Oleh Suyatno
(Pembina Gudep)
Saat ini, pelatihan kepramukaan mudah dijumpai di ruang-ruang kelas, di aula, di teras, dan di sudut ruang. Mereka melakukan praktik menali tetapi bukan sesungguhnya menali di antara pohon, di antara batu, di antara bambu secara fungsional. Mereka menerapkan game menarik tetapi bukan game tanda jejak di alam, game batu sungai dan game lainnya di alam luas yang lebih menantang. Mereka mempraktikkan yel tetapi bukan yel di alam yang mampu secara langsung memberikan motivasi di sela kelelahan. Mereka berkemah di halaman sekolah beralas paving tetapi bukan berkemah di sela pohon hutan yang lebih menantang. Namun, janganlah mengira seperti itu semua karena masih ada yang sesungguhnya kembali ke alam, meskipun teramat sedikit.
Saat ini, mudah dijumpai pengurus kwartir yang semena-mena, mengadu domba, mengambinghitamkan, mendiagonalkan sesama, dan membiarkan masalah selamanya menjadi masalah. Mereka berpura-pura seorang pramuka yang bersaudara, peduli sesama, dan berdasa darma tetapi itu hanya sebatas ucapan. Mereka seolah-olah mampu merekatkan sesama kwartir tetapi justru mereka mengambinghitamkan di antaranya. Mereka bangga dengan ilmu manajemen dan leadershipnya tetapi kenyataannya tidak mampu menyelesaikan masalah yang menimpa salah satu kwartir di bawahnya. Mereka menganggap diri sebagai Pancasilais sejati tetapi tidak mampu menerapkan sila keempat yang ditandai dengan otoriter untuk menentukan sosok pemimpin kwartir di bawahnya jika tidak bisa SK ditahan sampai kiamat.

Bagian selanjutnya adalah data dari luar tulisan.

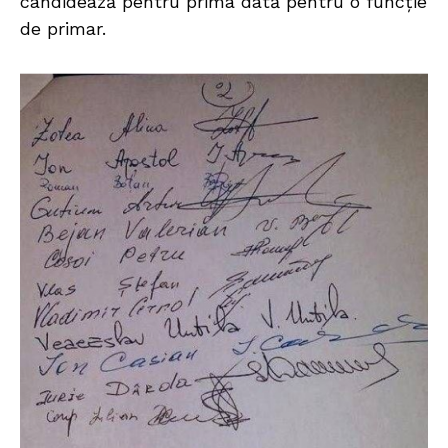
candidează pentru prima dată pentru o funcție
de primar.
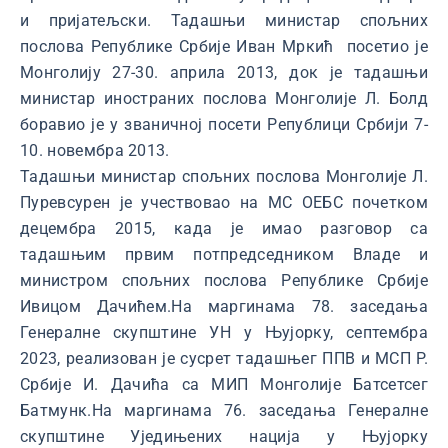
и пријатељски. Тадашњи министар спољних
послова Републике Србије Иван Мркић посетио је
Монголију 27-30. априла 2013, док је тадашњи
министар иностраних послова Монголије Л. Болд
боравио је у званичној посети Републици Србији 7-
10. новембра 2013.
Тадашњи министар спољних послова Монголије Л.
Пуревсурен је учествовао на МС ОЕБС почетком
децембра 2015, када је имао разговор са
тадашњим првим потпредседником Владе и
министром спољних послова Републике Србије
Ивицом Дачићем.На маргинама 78. заседања
Генералне скупштине УН у Њујорку, септембра
2023, реализован је сусрет тадашњег ППВ и МСП Р.
Србије И. Дачића са МИП Монголије Батсетсег
Батмунк.На маргинама 76. заседања Генералне
скупштине Уједињених нација у Њујорку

Saat ini, mudah dijumpai orang yang mengatakan dengan lantang bahwa mereka bangga dan jatuh hati kepada GP tetapi kenyataannya selama disentuhnya justru dijumpai keterbelakangan karena dana malah berkurang, kwartir di bawahnya dizalimi, gaung tidak ada bunyinya, dan kemarahan demi kemarahan diaktingkan dengan lantang.

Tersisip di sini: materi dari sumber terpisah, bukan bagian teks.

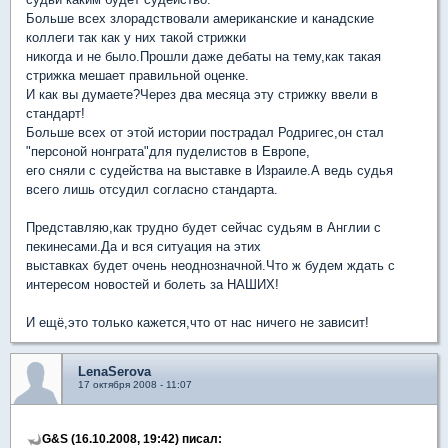
Больше всех злорадствовали американские и канадские
коллеги так как у них такой стрижки
никогда и не было.Прошли даже дебаты на тему,как такая
стрижка мешает правильной оценке.
И как вы думаете?Через два месяца эту стрижку ввели в
стандарт!
Больше всех от этой истории пострадал Родригес,он стал
"персоной нонграта"для пуделистов в Европе,
его сняли с судейства на выставке в Израиле.А ведь судья
всего лишь отсудил согласно стандарта.
Представляю,как трудно будет сейчас судьям в Англии с
пекинесами.Да и вся ситуация на этих
выставках будет очень неоднозначной.Что ж будем ждать с
интересом новостей и болеть за НАШИХ!
И ещё,это только кажется,что от нас ничего не зависит!
LenaSerova
17 октября 2008 - 11:07
G&S (16.10.2008, 19:42) писал:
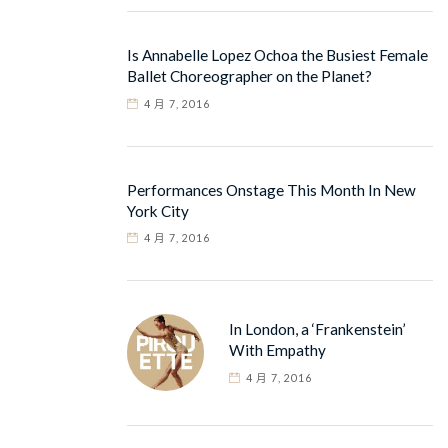
Is Annabelle Lopez Ochoa the Busiest Female
Ballet Choreographer on the Planet?
4 月 7, 2016
Performances Onstage This Month In New
York City
4 月 7, 2016
In London, a ‘Frankenstein’
With Empathy
4 月 7, 2016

Saat ini, ada kwartir yang dipenjara tanpa alasan dan advis oleh kwartir di atasnya. Mereka meneriakan tahan partisipasinya karena bermasalah tetapi tidak pernah dijelaskan masalahnya apa. Mereka kemana-mana mengajak pengurus lain untuk turut menghukum tetapi tidak pernah secara hati nurani mencari upaya penyelesaiannya. Bahkan sampai tiga tahun masalah digantung tetapi selama itu pula tidak ada upaya yang terprogres dengan apik.
Ketika masa baktinya akan berakhir, mereka berupaya ke mana-mana untuk dipilih kembali. Menurutnya, insan kepramukan mudah hanyut dengan ucapan yang jauh panggang dari api. Menurutnya penghuni GP mudah sekali diakali, dihasut, dan digiring. Menurutnya, latar belakang pangkat dan profesi mampu melarutkan insan kepramukaan. Padahal semua itu justru bukan lukisan kepramukaan yang sesungguhnya.
Apakah semua kwartir seperti? Tentu, tidak. Masih banyak kwartir yang waras. Berikut contohnya, dari 34 kwarda paling hanya satu yang terpenjara dan terzalimi tetapi itu berbahaya jika dibiarkan. Bukankah kesewenang-wenangan jika dibiarkan akan menjadi karakter?
Apakah itu semua pertanda meredupnya api perkembangan GP? Waktulah yang akan menjadi saksi keberanian para punggawa GP untuk berada di rel kepramukaan. Ke depan GP harus diisi negarawan sejati yang berbasis Trisatya dan Dasadarma. Mereka wajib manusia Pancasila, Berkebinnekaan, NKRI, dan UUD 1945. Selamat membina.
Terimakasih Kak Yatno saya senang dgn tulisan ini.